Google just cracked open its internal leadership playbook for the first time in its 26-year history. The company's launching Google People Management Essentials, a public course from The Google School for Leaders that packages two decades of management research into an 8-hour program featuring AI tools like Gemini and NotebookLM. It's Google's biggest bet yet on democratizing workplace skills beyond its walls.
Google is making its first major play in the corporate training market, and it's doing it by opening up something the company's guarded for decades - its internal management expertise. The tech giant just launched Google People Management Essentials, marking the first time it's sharing insights from The Google School for Leaders with the outside world.
The timing isn't coincidental. Companies are struggling with a management crisis as remote work reshuffles team dynamics and AI transforms how work gets done. Google VP and Chief Learning Officer Brian Glaser says the company's research shows that investing in managers "creates a more effective, collaborative and supportive environment for all and drives business outcomes."
What makes this different from typical corporate training is Google's integration of AI directly into the curriculum. Students get hands-on experience using Gemini and NotebookLM for practical management tasks - creating SMART goals, developing project plans, and tailoring communications for different audiences. It's essentially Google teaching other companies how to manage in an AI-first workplace.
The course condenses 20+ years of Google's internal management research into four core areas: building high-performing teams, setting and achieving goals, supporting individual growth, and personal management development. More than a dozen Google leaders teach the program, sharing real-world stories and leadership approaches that have scaled one of tech's most complex organizations.

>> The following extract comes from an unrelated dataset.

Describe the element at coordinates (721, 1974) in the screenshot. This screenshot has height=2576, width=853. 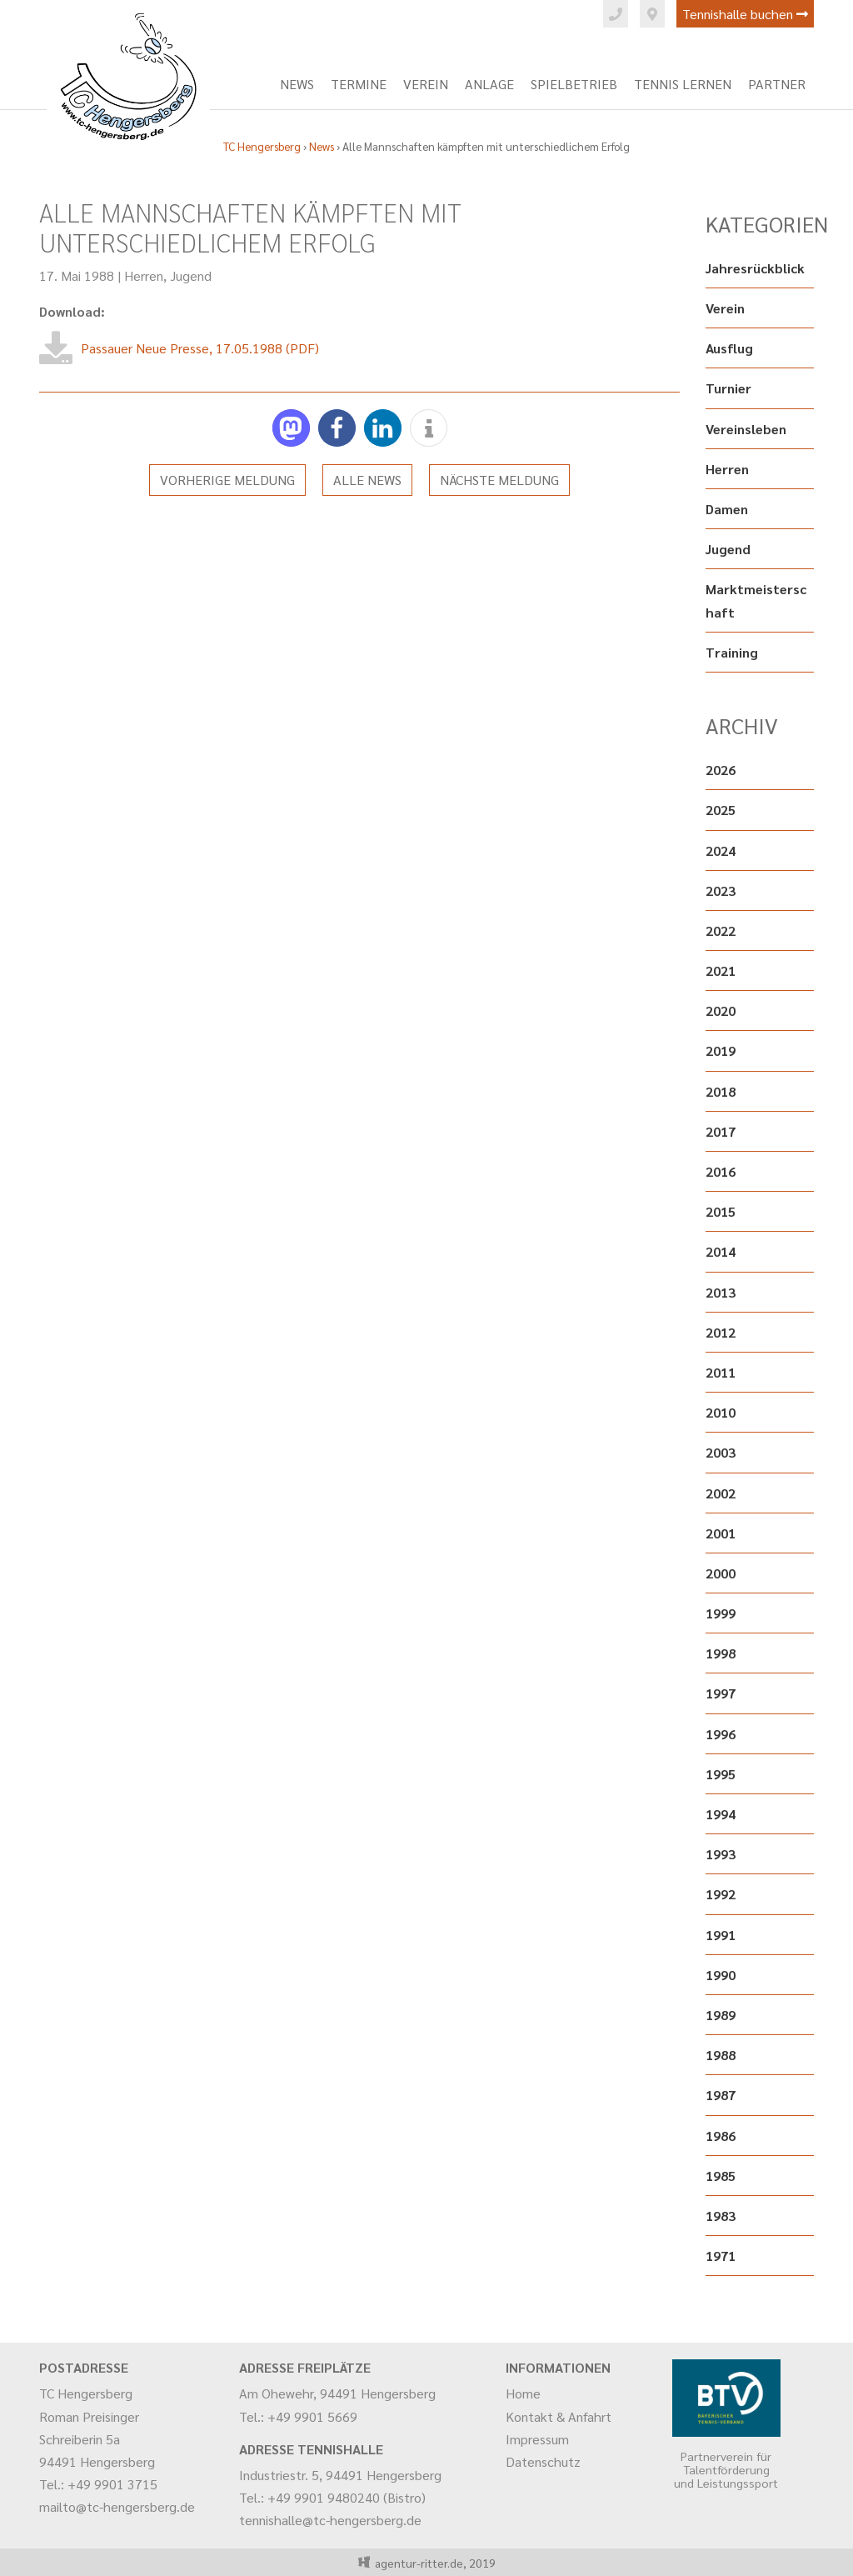 I see `1990` at that location.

Early partnerships reveal Google's enterprise ambitions. The company's already rolled out the program at media conglomerate E.W. Scripps, stock photo giant Shutterstock, University of Illinois' Gies College of Business, and Florida State University. These aren't pilot programs - they're full deployments aimed at upskilling employees and students in management fundamentals.

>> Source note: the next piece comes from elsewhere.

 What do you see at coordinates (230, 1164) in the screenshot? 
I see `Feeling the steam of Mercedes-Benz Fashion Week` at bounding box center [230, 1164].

The 8-hour, self-paced format addresses a key corporate learning challenge: busy managers don't have time for lengthy training programs. Google's betting that bite-sized, AI-enhanced learning will stick better than traditional management seminars or MBA-style courses.
This move puts Google in direct competition with established corporate training players like LinkedIn Learning, Coursera, and traditional consulting firms. But Google's advantage is authenticity - it's teaching management principles that actually scaled a $307 billion company through multiple technology shifts and market cycles.